WVU basketball: Noreen brothers to meet on court Saturday
CHARLESTON, W.Va. - The last time Kevin and Kyle Noreen were on opposite sides of a basketball game, the hoop was bolted to their garage in Minneapolis, Minn.
"I don't think we've ever played each other in a game, other than in one-on-one in the backyard," Kevin said.
That changes Saturday afternoon in Morgantown, as Kevin's West Virginia University team hosts Kyle's Radford team at 4 p.m. at the WVU Coliseum (ROOT Sports). While they have little experience as opponents, they have plenty as teammates at Minnesota Transitions Charter School and before.
"We've never actually gone against each other in a game situation," Kevin said. "We've always been on the same team throughout high school and in our younger days. It'll be something new for both of us."
The Noreens are two of the most decorated basketball players in Minnesota high school history. Six-foot-10 Kevin was Minnesota's 2010 Mr. Basketball, leading Minnesota Transitions Charter School to a Class A state title while averaging 38.6 points, 16.5 steals, 5.8 assists, 3.9 steals and 3.2 blocks. He's the state's all-time leading scorer with 4,086 career points.
Six-foot-five Kyle ended his high school career as Minnesota's all-time leader in 3-pointers and steals. A four-time all-state selection, he was a 2011 Mr. Basketball finalist averaging 30 points, eight rebounds and five assists as a senior.
"It's really special to do something with your brother like that," Kyle said. "Our goal growing up was to be Division I ball players, and to be living dream at the same time is pretty incredible."
Those one-on-one games got pretty feisty, Kyle said. Kevin usually won them, and they were filled with a lot of fouls and a lot of arguing over those fouls. The trash talk, if you could really call it that, preceding Saturday's game has been much more tame.
"There's not been too much," Kyle said. "He thought they'd have a pretty good chance at winning. I told him 'we'll surprise you guys. I think we'll bring a pretty good team there.' It didn't get too nasty."
This year, Kyle has started 10 of 11 games for the Highlanders, averaging 4.4 points and 4.8 rebounds. Kevin has played in all 10 of the Mountaineers' games, starting one and averaging 3.0 points and 3.3 rebounds. Both are sophomore, though Kevin is a year older. He played just seven games in 2010-11 before undergoing season-ending knee surgery.
Both the Mountaineers (5-5) and the Highlanders (5-6) are dealing with mercurial starts to their seasons. WVU's up-and-down opening headed up again following Wednesday's 76-71 win over Oakland. That snapped a two-game skid including losses to Duquesne at the Consol Energy Center in Pittsburgh and to Michigan at the Barclays Center in Brooklyn, N.Y.
Radford is winless for December, with setbacks to Delaware, William and Mary and Charlotte.
After WVU Coach Bob Huggins left him home for the Michigan game, center Aaric Murray returned to record a team-high 12 points and 10 rebounds against Oakland. Still, Huggins said after Wednesday's game he still was searching for consistency from his roster. The Mountaineers are consistently taller than the Highlanders. Radford has a trio of players standing 6-foot-8 - freshmen Kion Brown and Lucas Dyer and sophomore Jalen Carethers - but no one taller.

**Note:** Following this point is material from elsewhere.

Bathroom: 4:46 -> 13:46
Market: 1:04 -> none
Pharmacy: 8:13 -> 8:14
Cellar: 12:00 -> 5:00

WVU has its Noreen, plus fellow 6-foot-10 post players Murray and seldom used Volodymyr Gerun and 6-foot-9 Deniz Kilicli.
Radford is led by 6-foot-4 guard Javonte Green. His 13.8 points and 7.2 rebounds per game are the best on the team.

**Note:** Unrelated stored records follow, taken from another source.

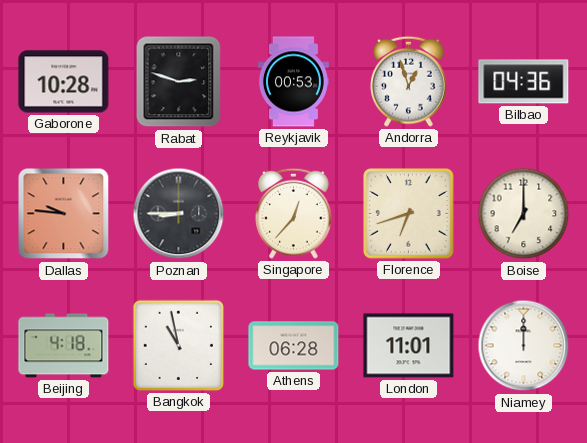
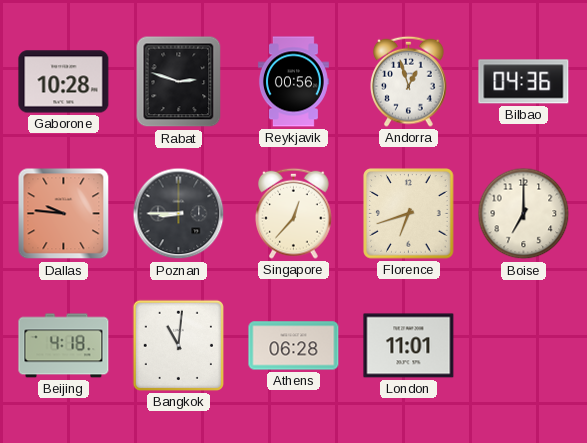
Reykjavik: 00:53 -> 00:56
Bangkok: 10:58 -> 11:01
Niamey: 12:00 -> none
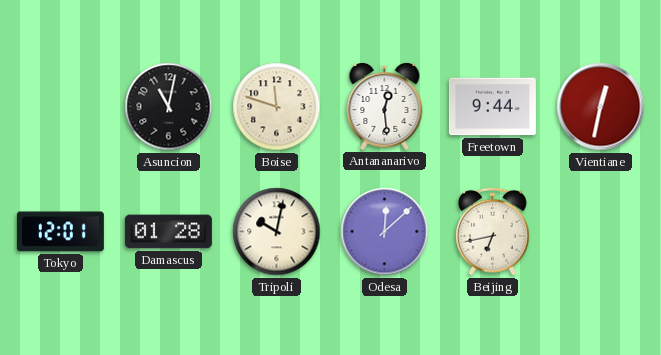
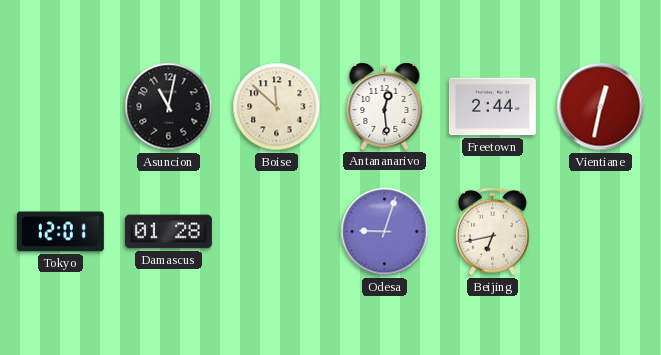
Boise: 11:48 -> 11:52
Freetown: 9:44 -> 2:44
Tripoli: 10:02 -> none
Odesa: 12:08 -> 9:03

As tough as it might be for the Noreens to face each other Saturday, Kyle figures it'll be even tougher for their parents, Jerry and Karen. The two will be in attendance at the Coliseum, but they'll probably be neutral in their dress.
The jawing, mild as it is, between the brothers has gone silent, Kevin said. They both want a win, but that won't break their familial bonds.
"I haven't talked to him in about a week," Kevin said. "We both know what's coming up here. We're still brothers, but at the same time we're competitors against each other now, so it's definitely a little different for us."